What is Windows 10 Device Guard?

In this Ask the Admin, I’ll explain the idea behind Windows 10 Device Guard, and how it differs from existing application control features built-in to Windows.

Editor’s Note: Microsoft released more details about Windows 10 Device Guard at the RSA Conference 2015. Microsoft’s Chris Hallum wrote on the official “Windows for your Business” blog that:

“[Device Guard]…gives organizations the ability to lock down devices in a way that provides advanced malware protection against new and unknown malware variants as well as Advanced Persistent Threats (APT’s). It provides better security against malware and zero days for Windows 10 by blocking anything other than trusted apps—which are apps that are signed by specific software vendors, the Windows Store, or even your own organization. You’re in control of what sources Device Guard considers trustworthy and it comes with tools that can make it easy to sign Universal or even Win32 apps that may not have been originally signed by the software vendor.”

You could be forgiven for thinking that Windows hardly needs another application control feature. Software Restriction Policies (SRP) and AppLocker in Enterprise versions of Vista and later OSes, allow organizations to control which Windows Store, Win32 apps, scripts and other types of executable can be launched, all through central policies stored in Active Directory. So a new application control feature in Windows 10 might come as a surprise.

Device Guard isn’t just a more sophisticated implementation of SRP however. Along with Windows Hello and Microsoft Passport, Device Guard provides IT with a way to lock down devices so that they are better protected against today’s Advanced Persistent Threats (APTs), which use sophisticated means to infect PCs, often exploiting zero-day vulnerabilities, and can remain undetected for long periods of time.

Device Guard in Action

Windows 10 Device Guard blocks all apps that are not considered to be trusted, and allows only apps from the Windows Store, selected software vendors, and signed line-of-business applications to run. Organizations will be able to decide the sources from which applications are deemed trusted, and there will be tools included so that apps developed in-house can be easily signed, whether they are Universal Windows Store, desktop, or unsigned third-party applications.

AppLocker provides similar functionality to what I’ve described above, but Device Guard differs significantly by segregating the process that determines whether apps are trusted, using hardware virtualization to ensure that a compromised Windows system can’t be used to launch untrusted applications. Microsoft claims that Device Guard provides better protection against malware, or administrators attempting to circumvent security policies, than existing application control solutions from third-parties.

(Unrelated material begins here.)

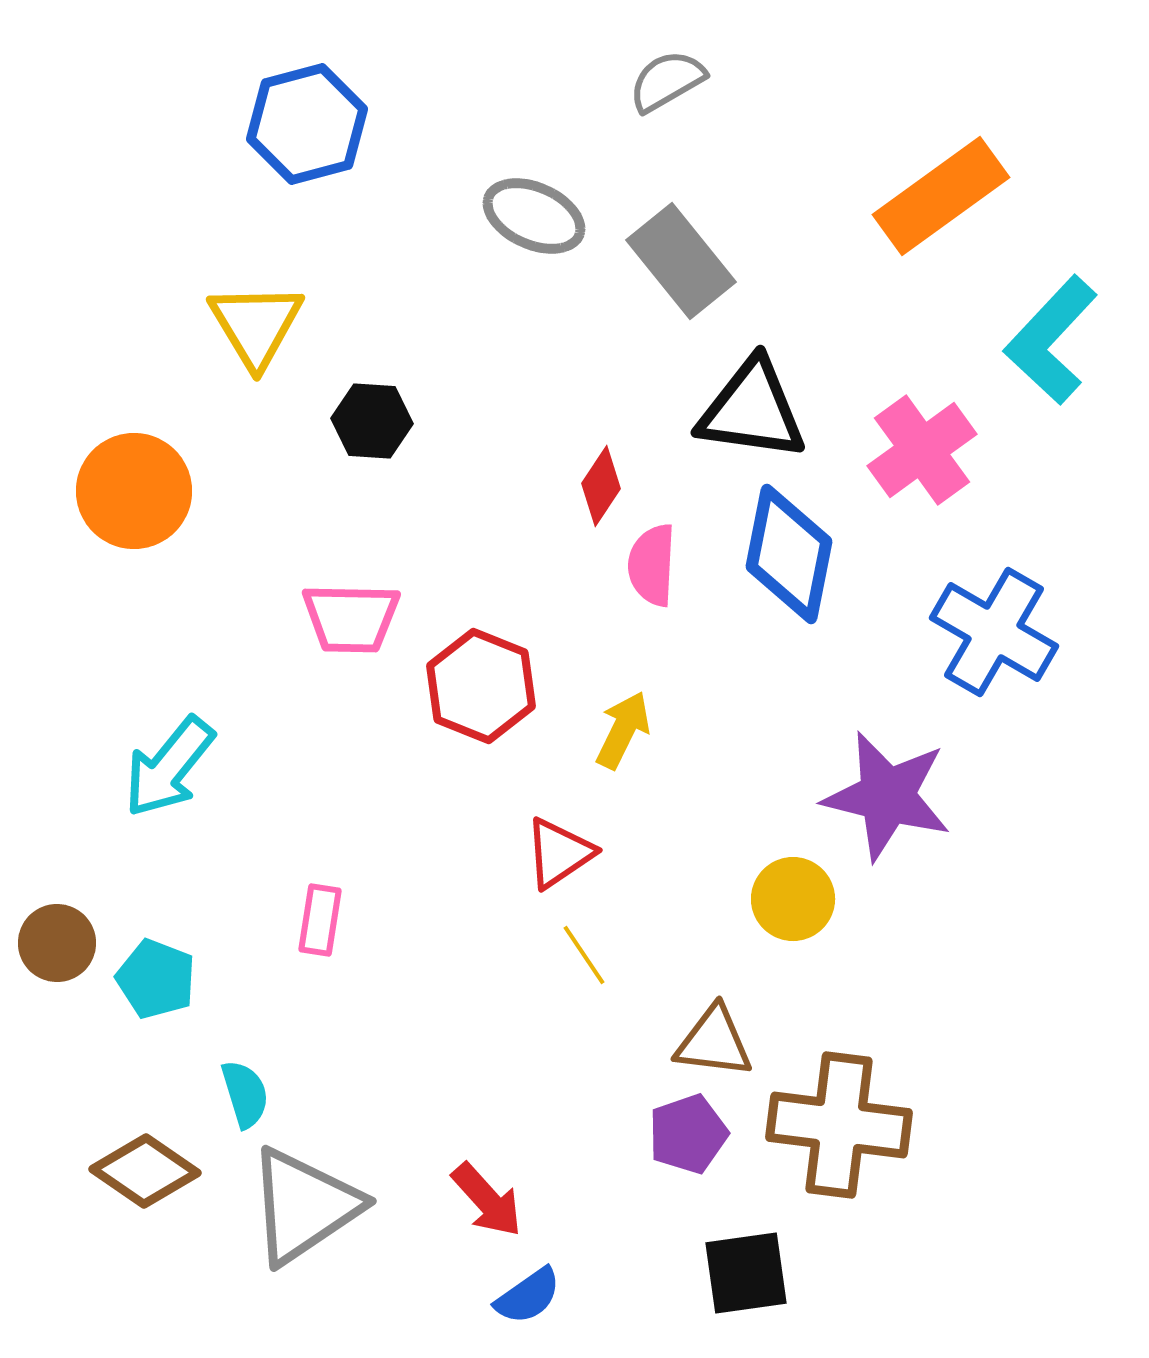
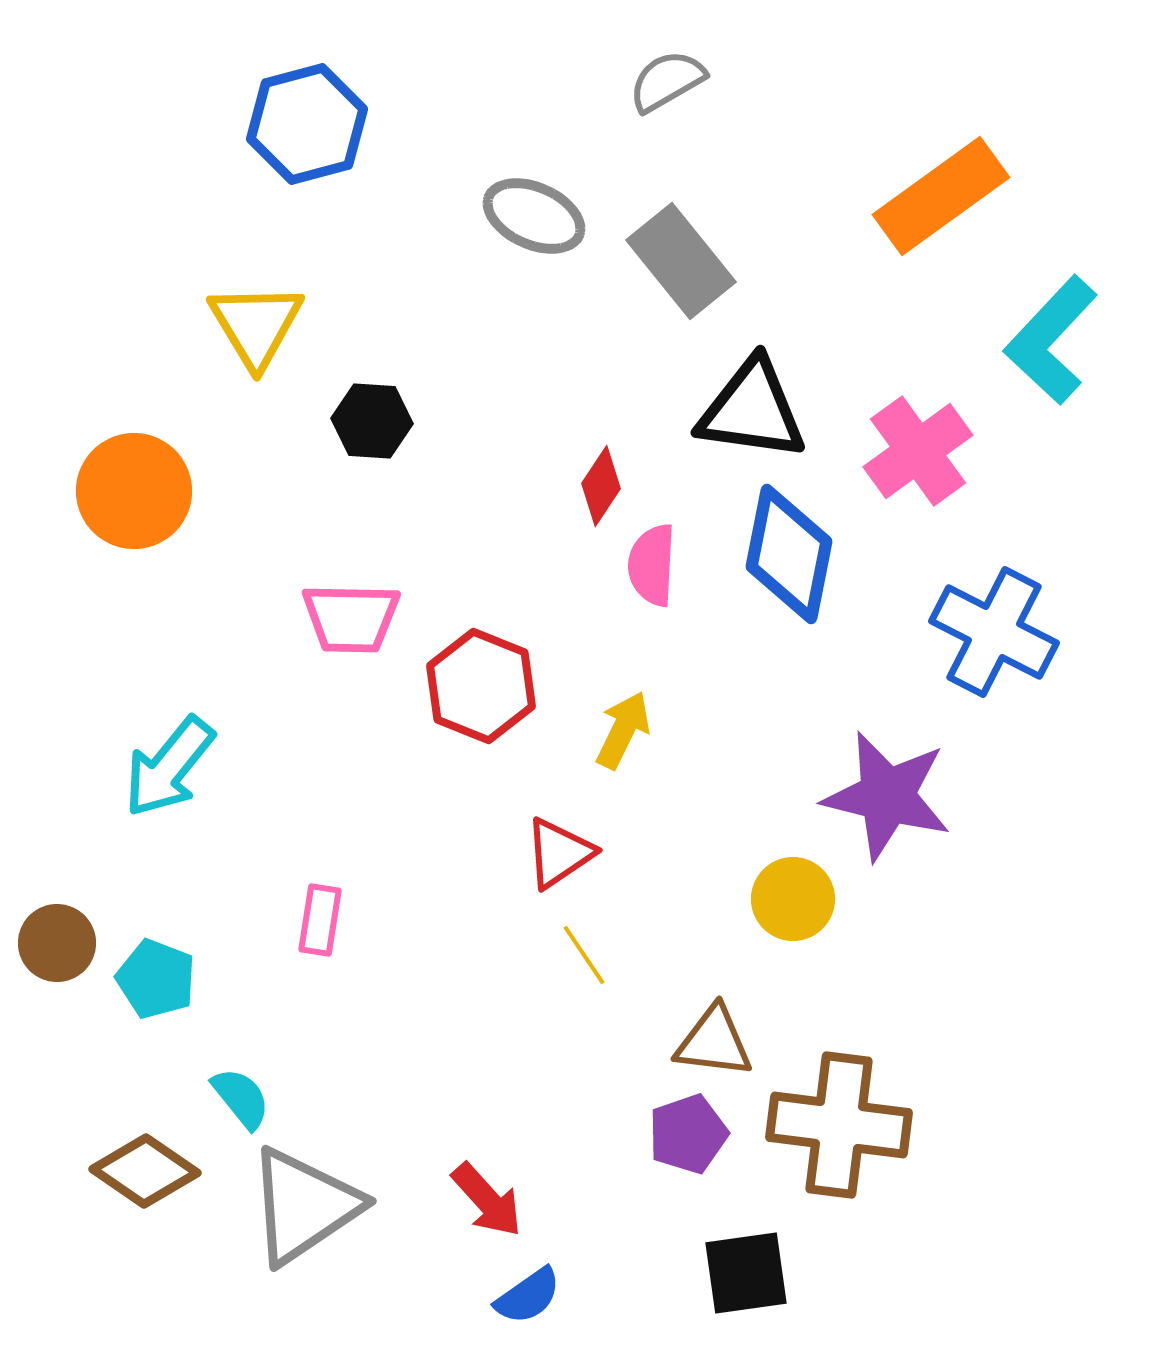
pink cross: moved 4 px left, 1 px down
blue cross: rotated 3 degrees counterclockwise
cyan semicircle: moved 4 px left, 4 px down; rotated 22 degrees counterclockwise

Hardware-Based Hypervisor Security

Device Guard’s whitelist of allowed applications and checking capabilities run in virtual secure mode, which uses the Local Security Authority (LSA) to protect against hash attacks, and is isolated from the operating system using hardware-assisted virtualization. Code integrity and certificate checks are performed outside of the operating system kernel, so even if Windows is compromised, it would be hard for malware, or malicious users with administrative privileges, to run untrusted software on the device.

The technology behind Device Guard is borrowed from Windows Phone, and while you could argue that Windows Phone doesn’t have a large enough user base for it to be targeted by hackers, it has proven to be secure, with Microsoft claiming more secure than Android and Apple iOS. Device Guard will work on any hardware that’s certified for Windows 8, and uses Intel VT-D or compatible hardware virtualization support.

Copying the security model from Windows Phone seems like a good idea, as I’m not aware that it has seen any significant form of attack since its launch. But nevertheless, Device Guard won’t be able to protect against Just-In-Time (JIT) compiled applications, such as those requiring Java, or code running in documents, such as macros in Microsoft Word. As such, defense-in-depth security is still the best approach, using antivirus and least privilege security in addition to Device Guard to provide a comprehensive security solution.